New legislation would help users identify source of a compounded drug

By Michael R. Cohen, R.Ph.

In response to the national outbreak of fungal meningitis, it makes sense for healthcare providers to seriously consider whether they have an ethical and legal obligation to inform end users when they dispense high risk sterile products prepared by a compounding pharmacy. To do that, doctors who inject these products need to be informed of the source.

While some physicians order compounded preparations directly from external compounding pharmacies, others simply prescribe the compounded medication and leave it up to the pharmacy or office staff to secure it from a reputable source. Thus, they may not know that a drug has been compounded from non-sterile ingredients or by an external pharmacy.

Yesterday, Congressman Edward J. Markey (D-Mass) took a step in this direction. Markey is proposing legislation  to strengthen federal regulations for compounding pharmacies. Among the features in the bill is a requirement that compounded drugs be labeled to ensure that recipients are aware that FDA has not tested the drug for safety or effectiveness. The New England Compounding Center (NECC), a compounding pharmacy located in Rep. Markey’s Congressional District, has been found to be the source of contaminated injectable steroids that have led to 28 deaths and 377 illnesses in 19 states. 

Compounded preparations are unapproved by FDA. Thus inherent risk enters the picture when a compounding pharmacy acts as a manufacturer using non-sterile drug powder. The pharmacy’s exact clinical properties have not undergone rigorous testing nor has the compounding process undergone intensive state or federal inspection. These conditions warrant disclosure to those prescribing and administering the medication and to patients who receive the compounded medications.

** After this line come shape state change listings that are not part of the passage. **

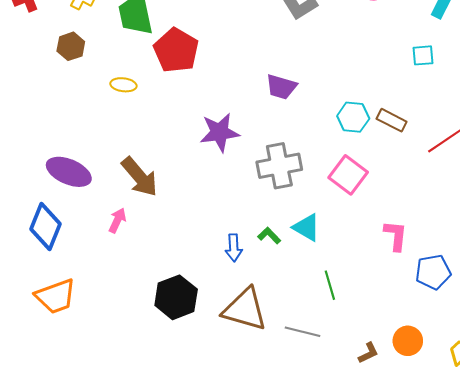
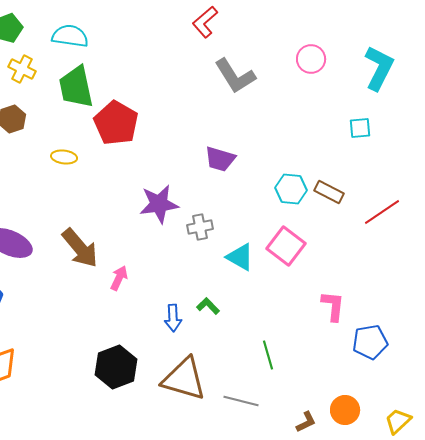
gray cross: (279, 166) -> (200, 227), moved, size x0.6
pink arrow: (117, 220) -> (119, 278), moved
cyan triangle: (307, 227) -> (240, 257), moved

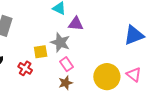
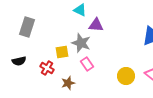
yellow circle: (107, 77) -> (126, 76), size x0.7
brown star: (65, 83) -> (68, 83), moved

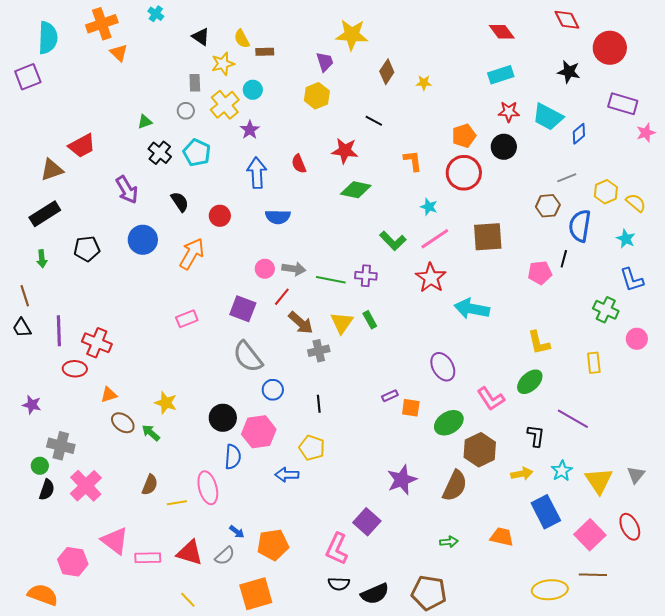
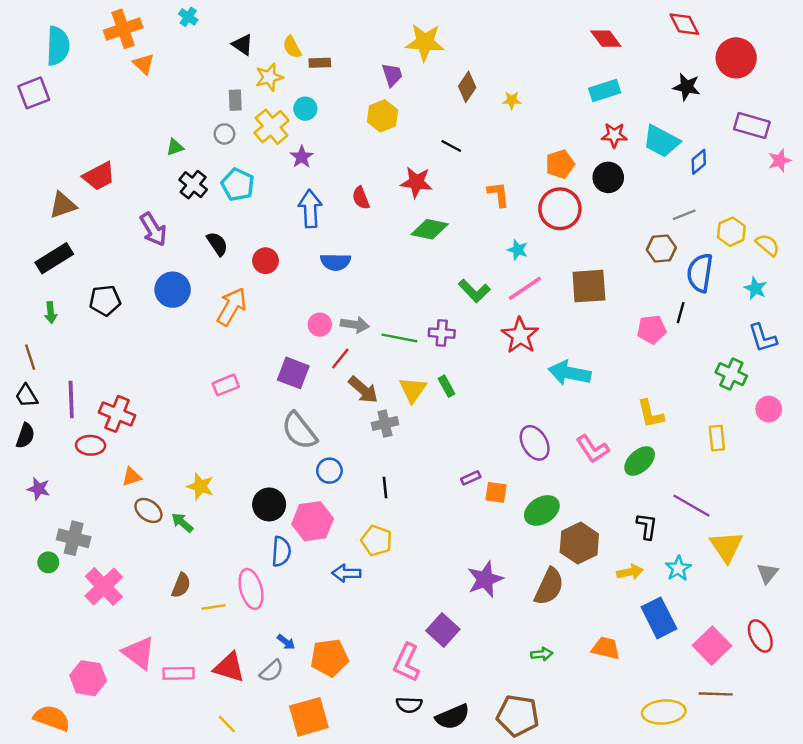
pink L-shape: (491, 399) -> (593, 449), moved
yellow triangle: (599, 481) -> (726, 547), moved
black semicircle: (47, 490) -> (25, 436), moved

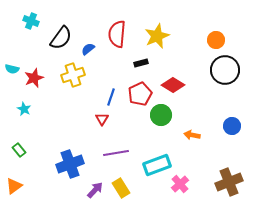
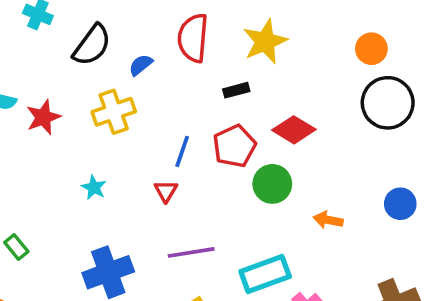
cyan star: (24, 109) -> (94, 188), moved

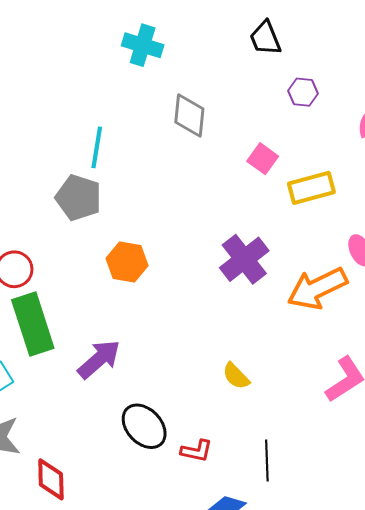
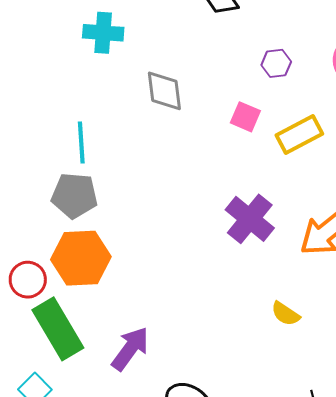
purple hexagon: (303, 92) -> (276, 63), moved
orange hexagon: (127, 262) -> (81, 258), moved, size x1.4
yellow semicircle: (236, 376) -> (286, 314), moved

Recent discussions I had with a bioethicist and an attorney representing victims of the meningitis outbreak provided some insight. According to Gerald Schatz  at the Center for Clinical Bioethics at Georgetown University Medical Center, disclosure is required when providing care beyond what one would typically consider “ordinary care” and/or when conditions are such that the provider has reason to believe there could be an adverse outcome. The recent public health disaster involving compounded injectable steroid indicates that it would be prudent to advise patients regarding the source of externally compounded preparations, to disclose that these are not FDA-approved, and to discuss the benefits and risks, including possible adverse effects.

Michael Barrett of Saltz Mongeluzzi Barrett & Bendesky, the attorney handling the meningitis cases, believes each prescriber and facility where the contaminated injections occurred is equally culpable along with the compounding source if patients experience a related adverse event. Thus, the New England Compounding Center, the healthcare facilities where the patients received the injections, and the prescribers who injected the drugs are all defendants in the meningitis cases.  Mr. Barrett believes that informed consent was required in these cases because the compounding pharmacy had a “checkered past” that could have been identified by the defendants had they used due diligence to investigate the source of the preparations.

The labeling requirement in Markey’s bill will improve recognition of the source of the drug. But disclosure is also dependent on information that should be obtained during a due diligence investigation of the compounding source prior to administering the drug. This should be conducted by the hospital pharmacy that purchases the drug or by a pharmacy and therapeutics committee or other body. The results of such an investigation and the issue of disclosure need to be brought to the medical staff for a decision regarding whether to use the product and whether disclosure is required.

Bottom line: Patients should be informed when sterile products are compounded from non-sterile ingredients or are otherwise modified or prepared in a way that providers have reason to believe there might be increased risk of an adverse outcome vs. an FDA-approved product.